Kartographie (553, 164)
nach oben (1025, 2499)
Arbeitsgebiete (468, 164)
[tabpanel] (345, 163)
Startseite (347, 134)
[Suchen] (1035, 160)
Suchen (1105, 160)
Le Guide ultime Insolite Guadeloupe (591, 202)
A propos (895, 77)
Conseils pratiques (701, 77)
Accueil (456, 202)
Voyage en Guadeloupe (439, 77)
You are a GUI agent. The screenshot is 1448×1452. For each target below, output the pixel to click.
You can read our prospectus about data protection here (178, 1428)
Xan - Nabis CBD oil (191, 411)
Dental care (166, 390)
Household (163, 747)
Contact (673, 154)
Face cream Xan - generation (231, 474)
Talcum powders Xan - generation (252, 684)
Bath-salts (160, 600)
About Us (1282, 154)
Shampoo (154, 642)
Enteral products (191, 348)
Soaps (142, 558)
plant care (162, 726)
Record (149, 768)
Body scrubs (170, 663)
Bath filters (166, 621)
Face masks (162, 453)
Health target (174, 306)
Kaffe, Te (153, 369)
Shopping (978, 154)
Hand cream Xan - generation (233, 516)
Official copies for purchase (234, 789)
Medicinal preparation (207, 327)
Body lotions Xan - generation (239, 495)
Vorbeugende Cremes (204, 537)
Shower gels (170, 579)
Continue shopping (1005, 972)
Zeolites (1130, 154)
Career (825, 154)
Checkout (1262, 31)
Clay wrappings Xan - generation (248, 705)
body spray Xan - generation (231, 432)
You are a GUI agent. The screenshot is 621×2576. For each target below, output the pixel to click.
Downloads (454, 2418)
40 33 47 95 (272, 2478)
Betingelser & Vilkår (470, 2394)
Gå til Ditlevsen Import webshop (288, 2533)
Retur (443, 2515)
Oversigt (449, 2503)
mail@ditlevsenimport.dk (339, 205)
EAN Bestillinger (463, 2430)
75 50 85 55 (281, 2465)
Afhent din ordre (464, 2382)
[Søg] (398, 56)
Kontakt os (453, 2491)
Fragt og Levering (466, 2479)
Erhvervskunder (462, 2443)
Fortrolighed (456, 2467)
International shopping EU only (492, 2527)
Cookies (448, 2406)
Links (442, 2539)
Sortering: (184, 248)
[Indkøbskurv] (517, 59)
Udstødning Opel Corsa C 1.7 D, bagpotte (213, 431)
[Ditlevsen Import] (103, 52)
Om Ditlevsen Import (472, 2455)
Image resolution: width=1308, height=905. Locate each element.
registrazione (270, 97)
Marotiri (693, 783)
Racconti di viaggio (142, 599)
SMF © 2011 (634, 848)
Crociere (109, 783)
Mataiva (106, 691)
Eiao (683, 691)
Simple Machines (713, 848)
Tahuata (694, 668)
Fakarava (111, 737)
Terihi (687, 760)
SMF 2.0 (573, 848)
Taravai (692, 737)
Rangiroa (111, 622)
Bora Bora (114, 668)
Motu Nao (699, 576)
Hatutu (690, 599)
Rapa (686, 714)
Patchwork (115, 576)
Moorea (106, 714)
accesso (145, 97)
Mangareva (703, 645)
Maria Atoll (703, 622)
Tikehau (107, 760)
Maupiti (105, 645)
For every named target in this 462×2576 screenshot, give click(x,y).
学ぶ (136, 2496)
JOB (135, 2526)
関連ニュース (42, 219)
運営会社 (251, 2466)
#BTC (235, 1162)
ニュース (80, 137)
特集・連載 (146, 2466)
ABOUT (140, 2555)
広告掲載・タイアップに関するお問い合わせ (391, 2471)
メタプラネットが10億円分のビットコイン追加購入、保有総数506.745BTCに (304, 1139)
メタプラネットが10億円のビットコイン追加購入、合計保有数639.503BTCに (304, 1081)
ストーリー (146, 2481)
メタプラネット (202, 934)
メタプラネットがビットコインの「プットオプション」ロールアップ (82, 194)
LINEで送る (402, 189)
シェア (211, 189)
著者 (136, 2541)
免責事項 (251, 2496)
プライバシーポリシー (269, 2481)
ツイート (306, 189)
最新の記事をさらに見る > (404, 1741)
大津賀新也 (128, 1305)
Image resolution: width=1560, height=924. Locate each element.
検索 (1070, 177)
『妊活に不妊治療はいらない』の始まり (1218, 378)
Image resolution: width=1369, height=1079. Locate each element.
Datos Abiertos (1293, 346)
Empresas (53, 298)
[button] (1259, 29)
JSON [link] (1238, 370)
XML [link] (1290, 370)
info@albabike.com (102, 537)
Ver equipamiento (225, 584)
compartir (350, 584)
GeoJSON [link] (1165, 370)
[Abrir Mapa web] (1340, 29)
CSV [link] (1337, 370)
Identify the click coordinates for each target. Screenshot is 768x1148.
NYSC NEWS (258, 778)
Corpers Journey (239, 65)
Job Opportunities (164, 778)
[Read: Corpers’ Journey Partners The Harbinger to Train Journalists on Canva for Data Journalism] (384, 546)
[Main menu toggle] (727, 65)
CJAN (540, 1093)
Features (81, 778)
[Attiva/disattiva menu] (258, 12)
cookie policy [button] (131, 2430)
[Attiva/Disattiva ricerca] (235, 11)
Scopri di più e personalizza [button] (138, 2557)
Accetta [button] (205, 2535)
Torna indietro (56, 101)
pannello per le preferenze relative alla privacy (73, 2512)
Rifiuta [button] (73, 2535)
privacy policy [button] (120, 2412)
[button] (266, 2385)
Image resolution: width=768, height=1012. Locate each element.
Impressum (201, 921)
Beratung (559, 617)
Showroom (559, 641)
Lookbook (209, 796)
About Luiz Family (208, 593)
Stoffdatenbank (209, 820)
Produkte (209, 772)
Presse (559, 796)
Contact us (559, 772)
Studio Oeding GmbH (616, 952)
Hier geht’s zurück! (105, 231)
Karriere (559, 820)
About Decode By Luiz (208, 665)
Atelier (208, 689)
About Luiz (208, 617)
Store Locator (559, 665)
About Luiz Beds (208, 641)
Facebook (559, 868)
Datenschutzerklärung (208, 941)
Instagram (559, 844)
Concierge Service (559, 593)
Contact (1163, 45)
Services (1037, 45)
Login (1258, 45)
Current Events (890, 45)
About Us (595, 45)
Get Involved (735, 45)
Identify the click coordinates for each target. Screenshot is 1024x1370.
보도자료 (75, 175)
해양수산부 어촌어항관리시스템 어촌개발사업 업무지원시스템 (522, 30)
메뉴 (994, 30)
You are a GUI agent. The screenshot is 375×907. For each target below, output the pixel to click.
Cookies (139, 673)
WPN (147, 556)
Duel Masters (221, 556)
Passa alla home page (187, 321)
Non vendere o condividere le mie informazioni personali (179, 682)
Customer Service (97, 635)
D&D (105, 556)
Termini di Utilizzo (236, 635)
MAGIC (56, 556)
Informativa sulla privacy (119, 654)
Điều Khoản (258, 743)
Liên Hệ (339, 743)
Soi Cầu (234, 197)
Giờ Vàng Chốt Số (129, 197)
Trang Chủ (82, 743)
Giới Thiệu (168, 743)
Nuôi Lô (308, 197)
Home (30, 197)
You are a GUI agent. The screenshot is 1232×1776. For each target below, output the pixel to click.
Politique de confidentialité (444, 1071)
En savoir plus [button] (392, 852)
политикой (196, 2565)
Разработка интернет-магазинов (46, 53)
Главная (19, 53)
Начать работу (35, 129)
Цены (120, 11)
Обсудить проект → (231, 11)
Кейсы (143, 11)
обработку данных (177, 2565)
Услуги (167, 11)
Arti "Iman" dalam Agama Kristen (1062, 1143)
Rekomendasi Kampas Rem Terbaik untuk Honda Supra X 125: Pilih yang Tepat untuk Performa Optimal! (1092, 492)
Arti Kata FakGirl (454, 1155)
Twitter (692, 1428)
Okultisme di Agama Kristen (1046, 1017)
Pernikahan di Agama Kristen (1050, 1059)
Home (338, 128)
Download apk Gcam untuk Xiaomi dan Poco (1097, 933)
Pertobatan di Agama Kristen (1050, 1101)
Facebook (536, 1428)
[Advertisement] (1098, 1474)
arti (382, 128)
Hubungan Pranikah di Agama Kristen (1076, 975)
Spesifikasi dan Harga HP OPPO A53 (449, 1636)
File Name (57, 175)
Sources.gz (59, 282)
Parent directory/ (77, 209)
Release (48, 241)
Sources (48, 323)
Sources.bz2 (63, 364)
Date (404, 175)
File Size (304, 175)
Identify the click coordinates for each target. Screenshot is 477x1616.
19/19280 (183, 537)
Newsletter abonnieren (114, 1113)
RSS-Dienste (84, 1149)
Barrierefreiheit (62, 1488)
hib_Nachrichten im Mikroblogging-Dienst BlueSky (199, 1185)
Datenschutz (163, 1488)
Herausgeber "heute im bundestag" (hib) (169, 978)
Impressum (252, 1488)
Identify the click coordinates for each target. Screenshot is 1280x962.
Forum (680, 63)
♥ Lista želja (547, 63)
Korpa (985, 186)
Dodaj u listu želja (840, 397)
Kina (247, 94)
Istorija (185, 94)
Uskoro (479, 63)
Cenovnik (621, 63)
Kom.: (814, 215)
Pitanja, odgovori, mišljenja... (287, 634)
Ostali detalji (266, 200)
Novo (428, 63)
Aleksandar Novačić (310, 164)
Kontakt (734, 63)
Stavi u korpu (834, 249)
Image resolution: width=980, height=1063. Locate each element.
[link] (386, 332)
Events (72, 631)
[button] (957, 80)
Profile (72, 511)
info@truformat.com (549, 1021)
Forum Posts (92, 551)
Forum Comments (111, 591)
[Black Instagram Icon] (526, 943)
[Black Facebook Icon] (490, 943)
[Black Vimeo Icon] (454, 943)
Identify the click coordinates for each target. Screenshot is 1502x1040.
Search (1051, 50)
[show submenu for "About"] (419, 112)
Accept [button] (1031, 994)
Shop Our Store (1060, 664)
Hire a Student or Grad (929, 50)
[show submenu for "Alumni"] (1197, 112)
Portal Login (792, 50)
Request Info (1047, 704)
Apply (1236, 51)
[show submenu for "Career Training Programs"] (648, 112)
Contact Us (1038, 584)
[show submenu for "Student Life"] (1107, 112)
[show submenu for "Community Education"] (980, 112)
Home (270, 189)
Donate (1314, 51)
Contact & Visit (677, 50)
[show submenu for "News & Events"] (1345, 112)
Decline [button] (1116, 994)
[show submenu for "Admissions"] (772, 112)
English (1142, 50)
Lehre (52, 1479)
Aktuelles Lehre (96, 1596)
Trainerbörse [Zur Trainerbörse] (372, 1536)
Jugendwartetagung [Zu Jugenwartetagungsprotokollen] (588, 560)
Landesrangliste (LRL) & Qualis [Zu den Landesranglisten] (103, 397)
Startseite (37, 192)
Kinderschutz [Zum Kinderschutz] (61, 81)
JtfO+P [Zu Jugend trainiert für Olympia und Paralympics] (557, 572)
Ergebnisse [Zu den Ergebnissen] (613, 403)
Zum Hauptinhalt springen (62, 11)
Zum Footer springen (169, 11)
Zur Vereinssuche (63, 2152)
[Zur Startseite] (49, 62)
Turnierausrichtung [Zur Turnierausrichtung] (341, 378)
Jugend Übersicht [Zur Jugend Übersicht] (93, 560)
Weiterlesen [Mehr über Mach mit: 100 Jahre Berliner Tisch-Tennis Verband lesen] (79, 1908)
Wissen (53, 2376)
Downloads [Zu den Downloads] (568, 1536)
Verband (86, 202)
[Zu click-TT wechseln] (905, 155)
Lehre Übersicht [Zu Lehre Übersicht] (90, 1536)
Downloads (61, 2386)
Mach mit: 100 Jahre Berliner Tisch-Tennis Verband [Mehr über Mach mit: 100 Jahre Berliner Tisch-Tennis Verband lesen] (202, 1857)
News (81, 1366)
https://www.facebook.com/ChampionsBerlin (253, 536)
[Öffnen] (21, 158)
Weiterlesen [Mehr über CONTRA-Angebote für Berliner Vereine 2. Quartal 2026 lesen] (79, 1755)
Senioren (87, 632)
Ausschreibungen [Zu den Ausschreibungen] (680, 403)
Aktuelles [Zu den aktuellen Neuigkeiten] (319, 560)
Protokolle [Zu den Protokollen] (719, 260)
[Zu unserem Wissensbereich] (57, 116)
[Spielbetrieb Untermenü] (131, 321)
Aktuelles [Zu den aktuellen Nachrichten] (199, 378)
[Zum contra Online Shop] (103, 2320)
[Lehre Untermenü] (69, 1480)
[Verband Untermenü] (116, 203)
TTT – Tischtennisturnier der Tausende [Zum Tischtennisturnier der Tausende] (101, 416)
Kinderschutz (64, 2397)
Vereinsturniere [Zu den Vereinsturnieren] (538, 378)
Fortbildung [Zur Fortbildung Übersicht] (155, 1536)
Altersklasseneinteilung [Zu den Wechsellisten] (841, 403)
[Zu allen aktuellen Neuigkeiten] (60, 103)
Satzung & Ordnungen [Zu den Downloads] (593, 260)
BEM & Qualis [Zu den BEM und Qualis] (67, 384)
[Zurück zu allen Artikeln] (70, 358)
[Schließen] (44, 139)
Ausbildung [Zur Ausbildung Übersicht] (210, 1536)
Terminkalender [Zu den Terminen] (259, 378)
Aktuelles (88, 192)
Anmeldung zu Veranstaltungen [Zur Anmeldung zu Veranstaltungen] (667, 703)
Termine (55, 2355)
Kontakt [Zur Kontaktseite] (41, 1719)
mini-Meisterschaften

* **TASK TO COMPLETE**:
Would you copy out exactly the lines above that start at the one containing "広告掲載・タイアップに関するお問い合わせ (391, 2471)" and end at the one containing "シェア (211, 189)", inclusive?

* **WORKED SOLUTION**:
広告掲載・タイアップに関するお問い合わせ (391, 2471)
メタプラネットが10億円分のビットコイン追加購入、保有総数506.745BTCに (304, 1139)
メタプラネットが10億円のビットコイン追加購入、合計保有数639.503BTCに (304, 1081)
ストーリー (146, 2481)
メタプラネット (202, 934)
メタプラネットがビットコインの「プットオプション」ロールアップ (82, 194)
LINEで送る (402, 189)
シェア (211, 189)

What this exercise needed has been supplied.